La Venezuela en la que yo crecí al extranjero se le invitaba a pasar adelante... No se tocaba la puerta para secuestrar a nadie, cargar con una vida u ofrecer sacrificios por venganza o hechicería. En la Venezuela que yo crecí, mi padre visitaba sus pacientes en los barrios y recorríamos el país parándonos en cualquier posada a medianoche, porque de pronto el viejo quería ver un cotejo de Betulio González, peleando contra un nipón a horario inverso... En la Venezuela que yo crecí, no había odio ni sed de venganza. De pronto indiferencia y banalidad pero no diferencias suficientes para justificar ofensas, persecuciones y muertes. Porque esto de "patria, socialismo o muerte" no se corresponde con nuestro culto a la vida, a la libertad y por la fe. La patria para los venezolanos no consiste en un aguijón igualitario donde la cultura, lo social o la justicia sean utilizados como justificativos de la propia desviación cultural, social y de justicia, en el mar de la violencia (no de la felicidad). Para los venezolanos que hemos transitado todas las montoneras, las revoluciones son un instrumento vetusto, anacrónico, vegetativo y peligroso, que sabemos a lo que nos conduce y a lo que-no-nos conduce, porque es la negación de la paz, de la hermandad, de la belleza, de la alegría y de la vida. En la Venezuela que yo crecí un maestro o un magistrado no decían improperios, ni pública ni privadamente. No nos íbamos a las manos por defender al Che o a Fidel, y menos por un paquete de harina pan. Se deseaban los buenos días, se trajeaba decentemente y había buena disposición a compartir mesa improvisadamente. En la Venezuela que yo crecí, la bondad de Billos era proporcional a la de sus guaracheros y la de su público; el amor de Frank Quintero por su San Agustín natal, se sentía en la "dama de la ciudad"; el sabor llanero de "Caballo viejo" era la representación de la sabiduría coplera del tío Simón; la Onda Nueva de Aldemaro era un de repente de un país moderno y cosmopolita, o la dulzura de María Teresa Chacín o la potencia de la bravía Soledad, bañaban nuestro linaje como lo hace el Churún Merú sobre la Amazonia, todo lo cual da fe de nuestro corazón indómito. Como diría el positivista, Hipólito Taine: "Somos tierra fecunda a la que vale la pena traer a los amigos ¡para compartir la cosecha!".

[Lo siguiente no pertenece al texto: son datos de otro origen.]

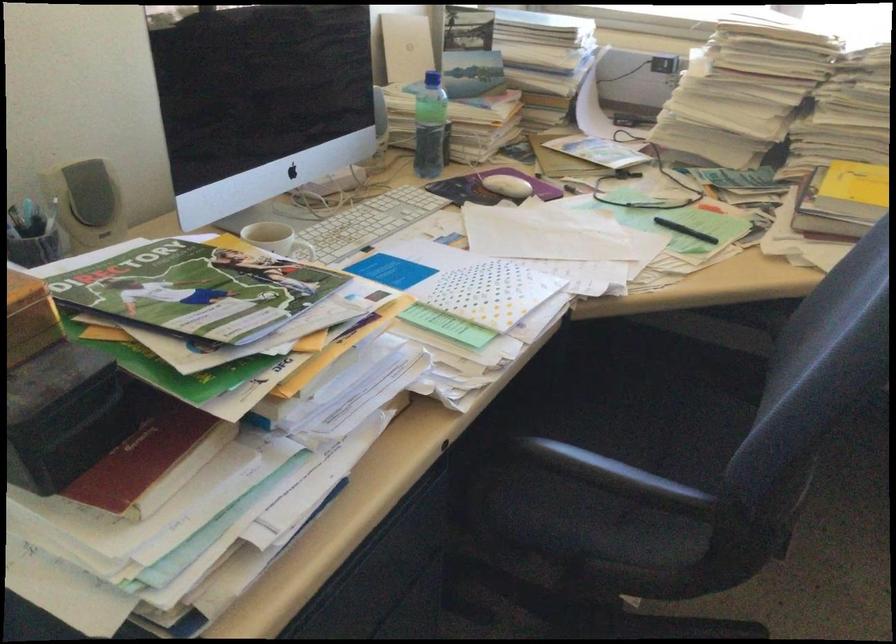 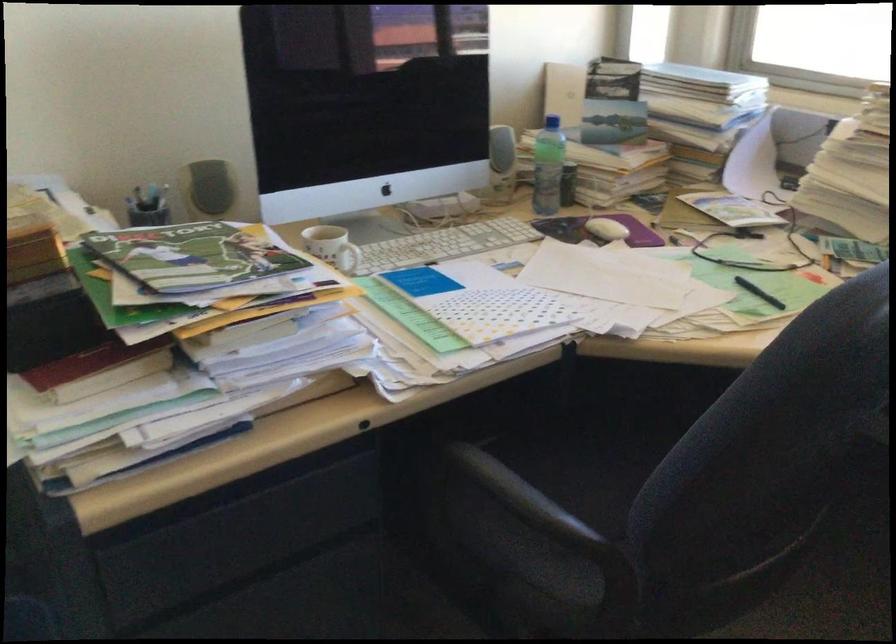 Find the pixel in the second image that matches (x=613, y=431) in the first image.

(616, 478) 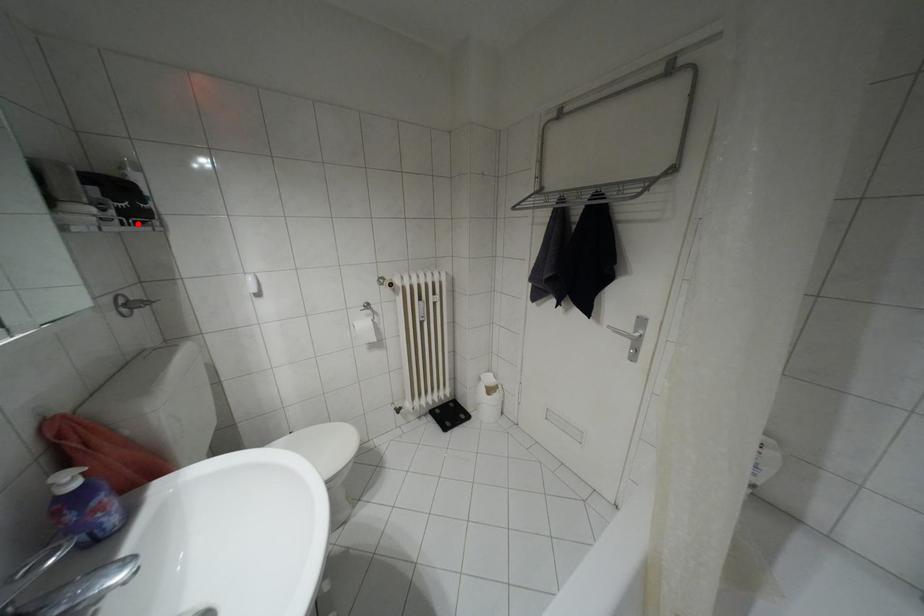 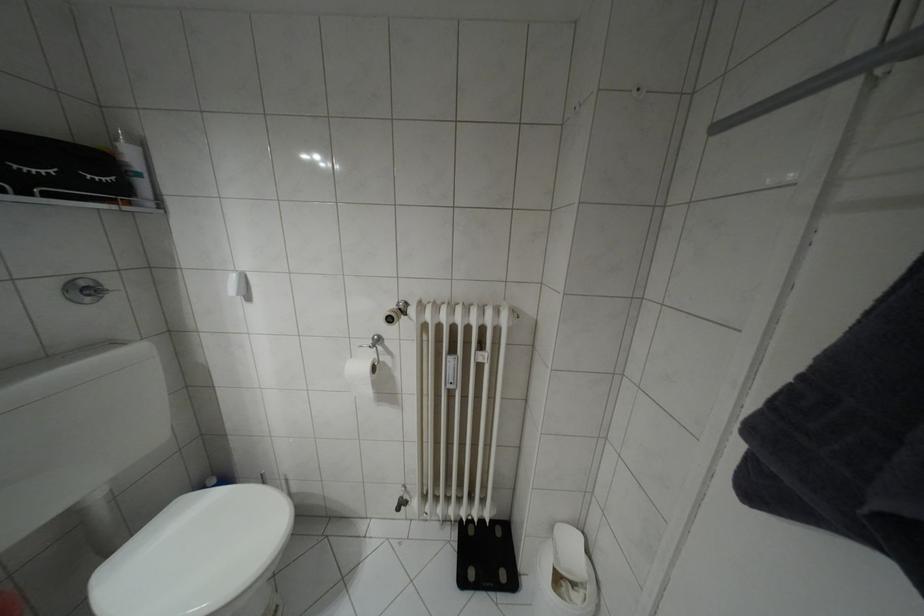 The point at the highlighted location is marked in the first image. Where is the corresponding point in the second image?

(49, 195)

La Venezuela de hoy no es mi Venezuela, por lo cual es un accidente, un mal momento, cuyas reservas históricas sabrán acrisolar. Y los accidentes ocurren, pero también sanan y se superan, volviendo a ser, como siempre hemos sido: como Tamanaco, como Soledad, como mamá y papá... Falta poco y ahí nos volveremos a ver pronto, en el Ávila, de Petare rumbo a La Pastora... No nos agredamos más.